The company announced details of its Phase 2/3 study of COVID-19 earlier this week. It’s expected to involve 6,750 healthy pediatric participants aged six months to 12 years.
Moderna says initial participants are based in the United States but that Canadian sites will be added as the trial progresses.
The biotech company says it hasn’t yet chosen the Canadian sites, nor Canadian participants.
Moderna CEO Stephane Bancel says it’s an important age group to study.

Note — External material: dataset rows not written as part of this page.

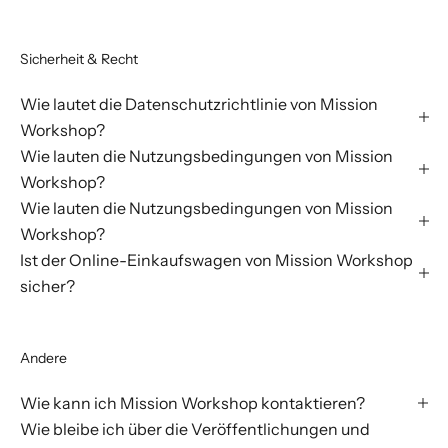
Sicherheit & Recht
Wie lautet die Datenschutzrichtlinie von Mission
Workshop?
Wie lauten die Nutzungsbedingungen von Mission
Workshop?
Wie lauten die Nutzungsbedingungen von Mission
Workshop?
Ist der Online-Einkaufswagen von Mission Workshop
sicher?
Andere
Wie kann ich Mission Workshop kontaktieren?
Wie bleibe ich über die Veröffentlichungen und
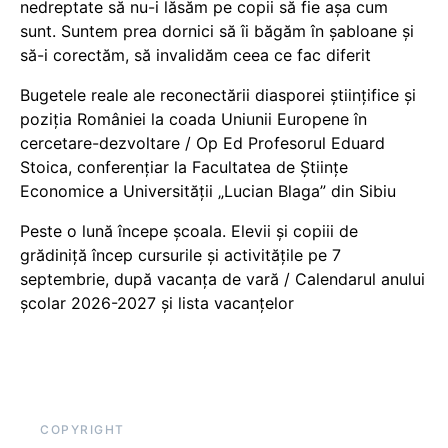
nedreptate să nu-i lăsăm pe copii să fie așa cum
sunt. Suntem prea dornici să îi băgăm în șabloane și
să-i corectăm, să invalidăm ceea ce fac diferit
Bugetele reale ale reconectării diasporei științifice și
poziția României la coada Uniunii Europene în
cercetare-dezvoltare / Op Ed Profesorul Eduard
Stoica, conferențiar la Facultatea de Științe
Economice a Universității „Lucian Blaga” din Sibiu
Peste o lună începe școala. Elevii și copiii de
grădiniță încep cursurile și activitățile pe 7
septembrie, după vacanța de vară / Calendarul anului
școlar 2026-2027 și lista vacanțelor
COPYRIGHT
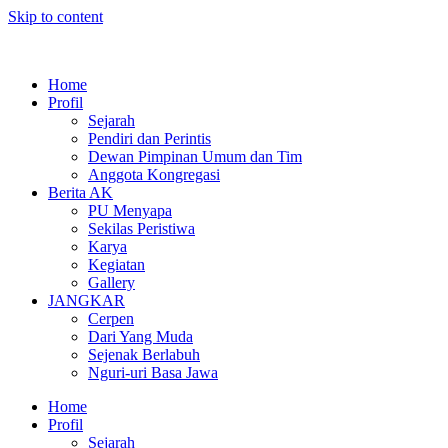
Skip to content
Home
Profil
Sejarah
Pendiri dan Perintis
Dewan Pimpinan Umum dan Tim
Anggota Kongregasi
Berita AK
PU Menyapa
Sekilas Peristiwa
Karya
Kegiatan
Gallery
JANGKAR
Cerpen
Dari Yang Muda
Sejenak Berlabuh
Nguri-uri Basa Jawa
Home
Profil
Sejarah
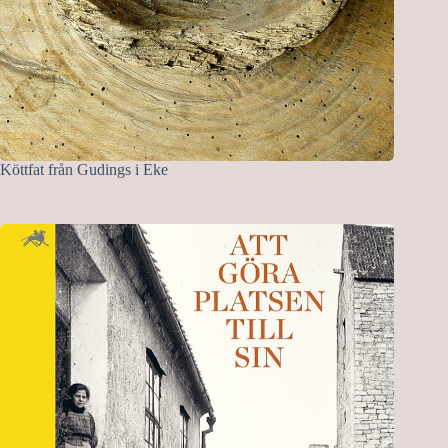
Köttfat från Gudings i Eke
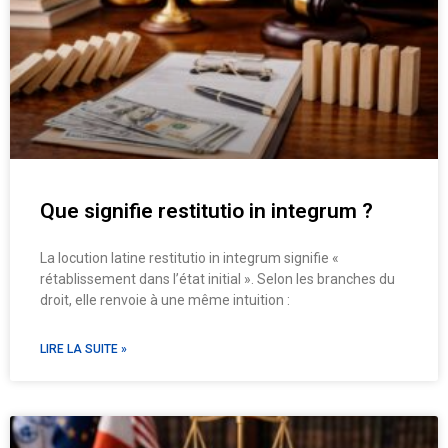
Que signifie restitutio in integrum ?
La locution latine restitutio in integrum signifie «
rétablissement dans l’état initial ». Selon les branches du
droit, elle renvoie à une même intuition :
LIRE LA SUITE »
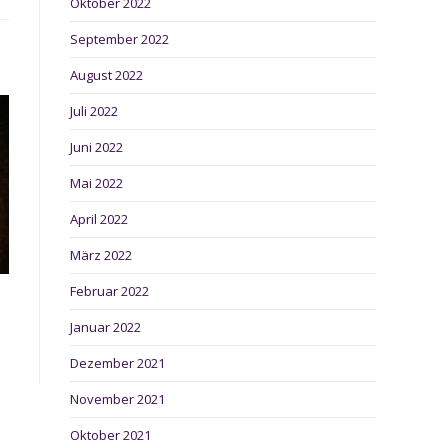
inem
Oktober 2022
euen
enster
September 2022
August 2022
Juli 2022
Juni 2022
Mai 2022
April 2022
März 2022
Februar 2022
Januar 2022
Dezember 2021
November 2021
Oktober 2021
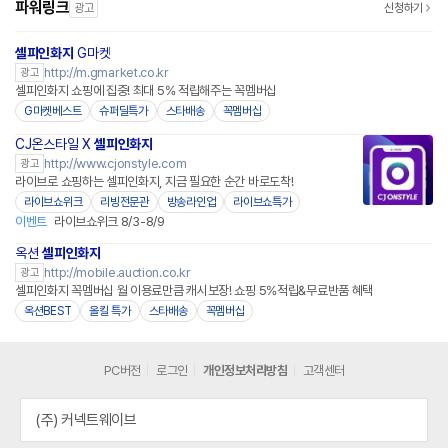
파워링크
광고
신청하기
셀피인화지
G마켓
http://m.gmarket.co.kr
광고
셀피인화지 쇼핑에 집중! 최대 5% 적립해주는 꼭멤버십
G마켓베스트
슈퍼딜특가
스타배송
꼭멤버십
CJ온스타일 X
셀피인화지
네이버페이
http://www.cjonstyle.com
광고
라이브로 쇼핑하는 셀피인화지, 지금 필요한 순간 바로도착!
라이브쇼위크
리빙전문관
방송라인업
라이브쇼특가
이벤트
라이브쇼위크 8/3-8/9
옥션
셀피인화지
http://mobile.auction.co.kr
광고
셀피인화지 꼭멤버십 월 이용료만큼 캐시보장! 쇼핑 5%적립&무료반품 혜택
옥션BEST
올킬 특가
스타배송
꼭멤버십
PC버전
로그인
개인정보처리방침
고객센터
(주) 커넥트웨이브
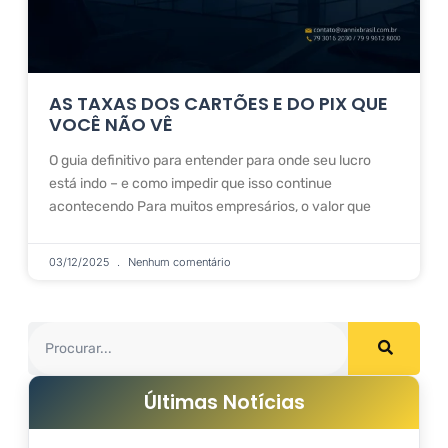
AS TAXAS DOS CARTÕES E DO PIX QUE
VOCÊ NÃO VÊ
O guia definitivo para entender para onde seu lucro
está indo – e como impedir que isso continue
acontecendo Para muitos empresários, o valor que
03/12/2025
Nenhum comentário
Últimas Notícias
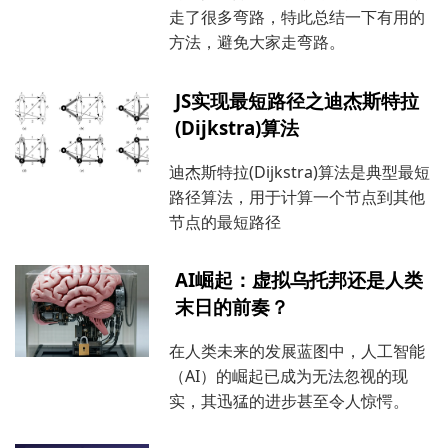
走了很多弯路，特此总结一下有用的
方法，避免大家走弯路。
JS实现最短路径之迪杰斯特拉
(Dijkstra)算法
迪杰斯特拉(Dijkstra)算法是典型最短
路径算法，用于计算一个节点到其他
节点的最短路径
AI崛起：虚拟乌托邦还是人类
末日的前奏？
在人类未来的发展蓝图中，人工智能
（AI）的崛起已成为无法忽视的现
实，其迅猛的进步甚至令人惊愕。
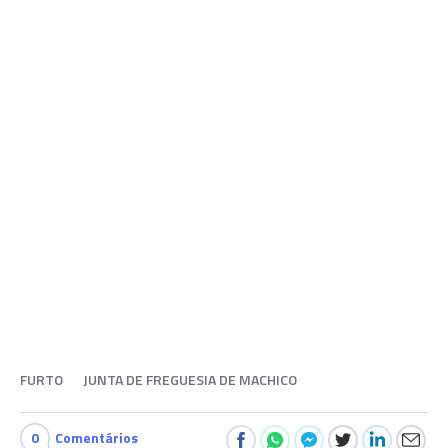
FURTO
JUNTA DE FREGUESIA DE MACHICO
0
Comentários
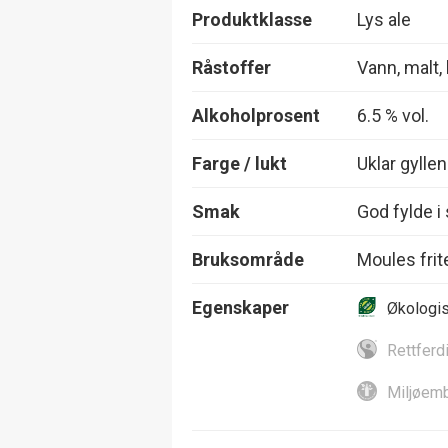
Produktklasse
Lys ale
Råstoffer
Vann, malt,
Alkoholprosent
6.5 % vol.
Farge / lukt
Uklar gyllen
Smak
God fylde i
Bruksområde
Moules frites
Egenskaper
Økologi
Rettferd
Miljøemb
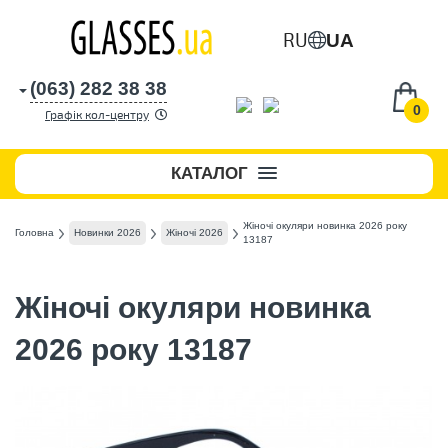
RU
UA
(063) 282 38 38
0
Графік кол-центру
КАТАЛОГ
Жіночі окуляри новинка 2026 року
Головна
Новинки 2026
Жіночі 2026
13187
Жіночі окуляри новинка
2026 року 13187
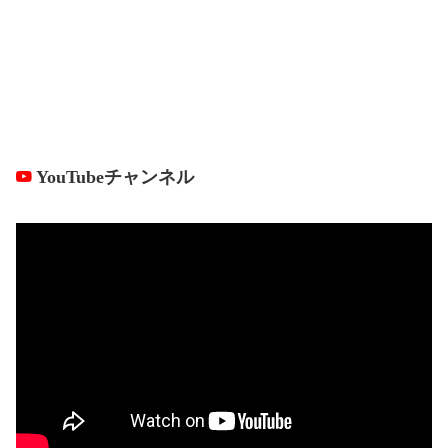
YouTubeチャンネル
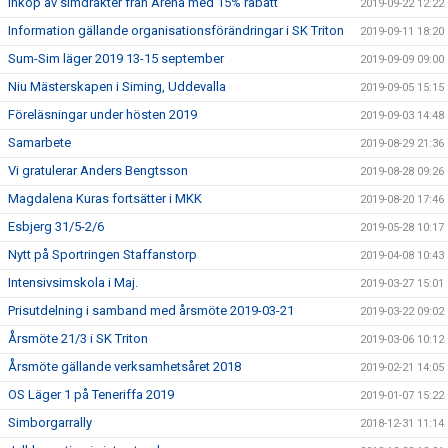
Inköp av simdräkter från Arena med 15% rabatt
2019-09-22 12:22
Information gällande organisationsförändringar i SK Triton
2019-09-11 18:20
Sum-Sim läger 2019 13-15 september
2019-09-09 09:00
Niu Mästerskapen i Siming, Uddevalla
2019-09-05 15:15
Föreläsningar under hösten 2019
2019-09-03 14:48
Samarbete
2019-08-29 21:36
Vi gratulerar Anders Bengtsson
2019-08-28 09:26
Magdalena Kuras fortsätter i MKK
2019-08-20 17:46
Esbjerg 31/5-2/6
2019-05-28 10:17
Nytt på Sportringen Staffanstorp
2019-04-08 10:43
Intensivsimskola i Maj.
2019-03-27 15:01
Prisutdelning i samband med årsmöte 2019-03-21
2019-03-22 09:02
Årsmöte 21/3 i SK Triton
2019-03-06 10:12
Årsmöte gällande verksamhetsåret 2018
2019-02-21 14:05
OS Läger 1 på Teneriffa 2019
2019-01-07 15:22
Simborgarrally
2018-12-31 11:14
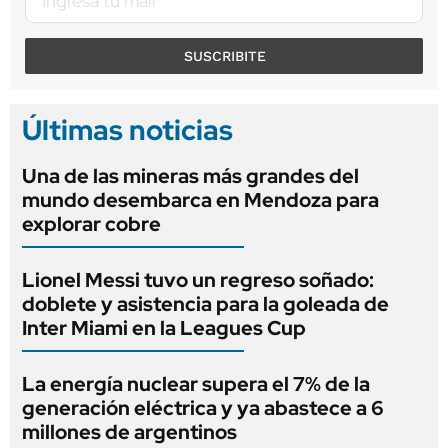
SUSCRIBITE
Últimas noticias
Una de las mineras más grandes del
mundo desembarca en Mendoza para
explorar cobre
Lionel Messi tuvo un regreso soñado:
doblete y asistencia para la goleada de
Inter Miami en la Leagues Cup
La energía nuclear supera el 7% de la
generación eléctrica y ya abastece a 6
millones de argentinos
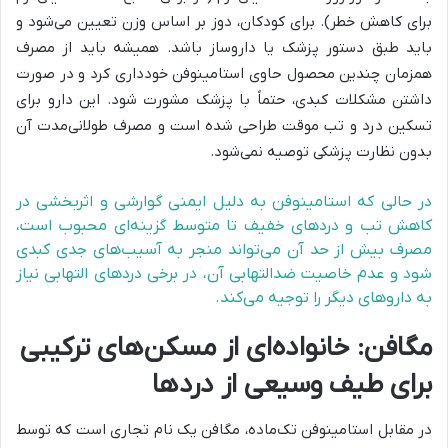
برای کاهش خطر). برای کودکان، دوز بر اساس وزن تعیین می‌شود و
باید طبق دستور پزشک یا داروساز باشد. همیشه باید از مصرف
همزمان چندین محصول حاوی استامینوفن خودداری کرد و در صورت
داشتن مشکلات کبدی، حتماً با پزشک مشورت شود. این دارو برای
تسکین درد و تب موقت طراحی شده است و مصرف طولانی‌مدت آن
بدون نظارت پزشکی توصیه نمی‌شود.
در حالی که استامینوفن به دلیل ایمنی گوارشی و اثربخشی در
کاهش تب و دردهای خفیف تا متوسط گزینه‌ای محبوب است،
مصرف بیش از حد آن می‌تواند منجر به آسیب‌های جدی کبدی
شود و عدم خاصیت ضدالتهابی آن، در برخی دردهای التهابی نیاز
به داروهای دیگر را توجیه می‌کند.
مگافن: خانواده‌ای از مسکن‌های ترکیبی
برای طیف وسیعی از دردها
در مقابل استامینوفن تک‌ماده، مگافن یک نام تجاری است که توسط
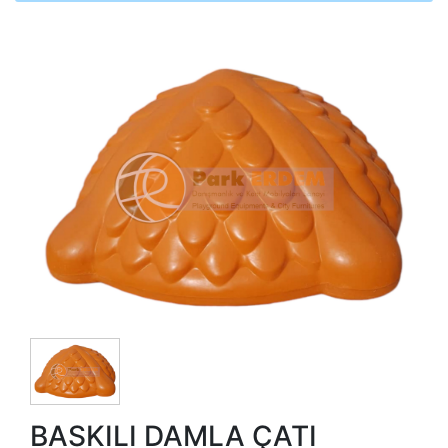
BASKILI DAMLA ÇATI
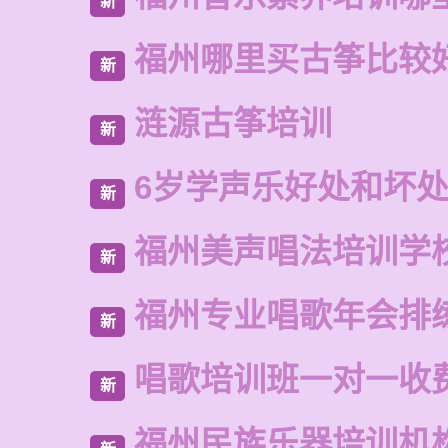
新
福州哪里买古筝比较
新
涟源古筝培训
新
6岁学声乐好处和坏
新
福州美声唱法培训学
新
福州专业唱歌年会排
新
唱歌培训班一对一收
新
福州民族乐器培训机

The trial will evaluate the safety and effectiveness of two doses given 28 days apart. Participants will be followed for one year after the second vaccination.
In addition to Moderna, Canada has approved vaccines by Pfizer-BioNTech and Oxford-AstraZeneca for adult use, although the Pfizer product can be used by people as young as 16.
Dr. Caroline Quach of the National Advisory Committee on Immunization said Tuesday that she expected to see trial data from Pfizer involving 12-to-15-year-olds in two-to-three months.
But she said she didn’t expect one would be ready and approved for Canadian children before the end of the year.
AstraZeneca has also started a trial with younger age groups, while Johnson & Johnson is expected to run a vaccine trial involving teens this spring in Toronto and Burlington, Ont.
But like Quach, Health Canada’s chief medical adviser did not expect to have a vaccine ready for children by the time school starts in September.
“I think that timeline may be a bit optimistic,” Dr. Supriya Sharma said earlier this month.
“The trials in children tend to be a bit slower to get up and running in terms of recruiting individuals. And then of course, we have to conduct the trials and then take that information and assess that.
“It’s not inconceivable that we might have some data in the summer, and potentially by the end of this calendar year we might have some indications in children, but that’s still pretty optimistic.”